Guatemala, alle pendici di un vulcano ancora pienamente attivo, vivono e lavorano molti contadini di povera condizione, tra i quali Maria, ragazza Maya di 17 anni con i genitori. La piantagione di caffè offre a tutti un lavoro appena sufficiente, e rende più forte il sogno di andare nella ‘grande città’. Succede invece che Maria viene destinata in sposa ad un uomo del posto e che le due famiglie si vedono per stringere l’accordo e siglare l’intesa. Maria però non si rassegna e trova l’unica via d’uscita In Pepe, giovane raccoglitore di caffè deciso ad andare negli Stati Uniti… Jayro Bustamante nasce in Guatemala nel 1977, studia regia a Parigi e Roma e realizza alcuni corti premiati in vari festival.

Per il suo film d’esordio, Vulcano, scrive una storia ambientata nel cuore della comunità maya chiamata “Kaqchikel”. “Le comunità che abitano gli altipiani –ricorda- hanno subito il violento impatto del traffico dei minori nel corso del conflitto armato che ha flagellato il Paese e anche oltre (1960-1966)”. Su questo delicato e rischioso argomento, Bustamante costruisce un copione che ha il pregio di restare a viso aperto dentro la realtà di quel territorio, di non avere timore di nascondere attese e speranze, di incidere sul volto dei protagonisti fremiti e alternanze tra bugie, sospetti, spaventi.

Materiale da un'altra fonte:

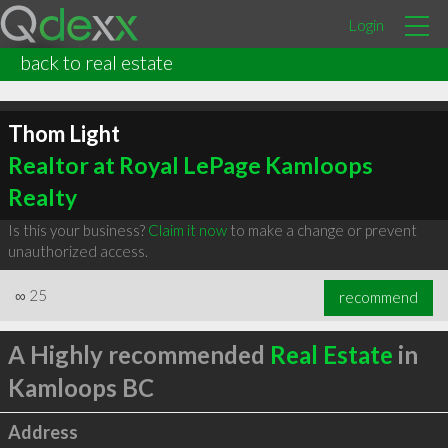
Login
back to real estate
Thom Light
Realtor at Royal LePage Kamloops
Realty
Is this your business?
Claim it now
to make a change or prevent
unauthorized access.
∞
25
recommend
A Highly recommended
Real Estate
in
Kamloops BC
Address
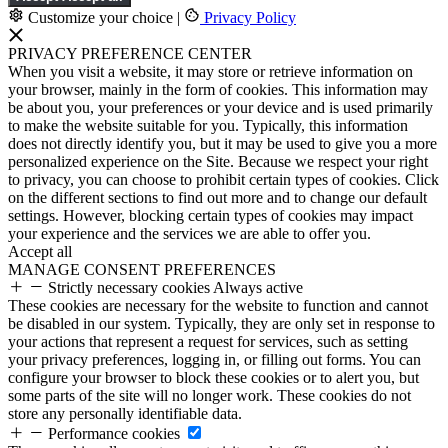
Customize your choice
|
Privacy Policy
PRIVACY PREFERENCE CENTER
When you visit a website, it may store or retrieve information on
your browser, mainly in the form of cookies. This information may
be about you, your preferences or your device and is used primarily
to make the website suitable for you. Typically, this information
does not directly identify you, but it may be used to give you a more
personalized experience on the Site. Because we respect your right
to privacy, you can choose to prohibit certain types of cookies. Click
on the different sections to find out more and to change our default
settings. However, blocking certain types of cookies may impact
your experience and the services we are able to offer you.
Accept all
MANAGE CONSENT PREFERENCES
Strictly necessary cookies
Always active
These cookies are necessary for the website to function and cannot
be disabled in our system. Typically, they are only set in response to
your actions that represent a request for services, such as setting
your privacy preferences, logging in, or filling out forms. You can
configure your browser to block these cookies or to alert you, but
some parts of the site will no longer work. These cookies do not
store any personally identifiable data.
Performance cookies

Misurata, lucida, svelta e priva di retorica, la regia si muove dura e incisiva, capace di costruire una limpida sinergia tra il vero e la mestizia della finzione, restando aperta alla denuncia sociale e alla capacità di dare respiro al dolore dei poveri, dei dimenticarti, degli ultimi di quel mondo abbandonato, dove il vulcano diventa il paradigma di un fine vita e di un nuovo inizio, il traguardo di un sogno che non arriva e anzi finisce in quella bara finale tristemente vuota. Film aspro, difficile, doloroso e bello, attraversato da ascolto e comprensione, sul volto di Maria, una efficacissima Maria Mercedes Coroy.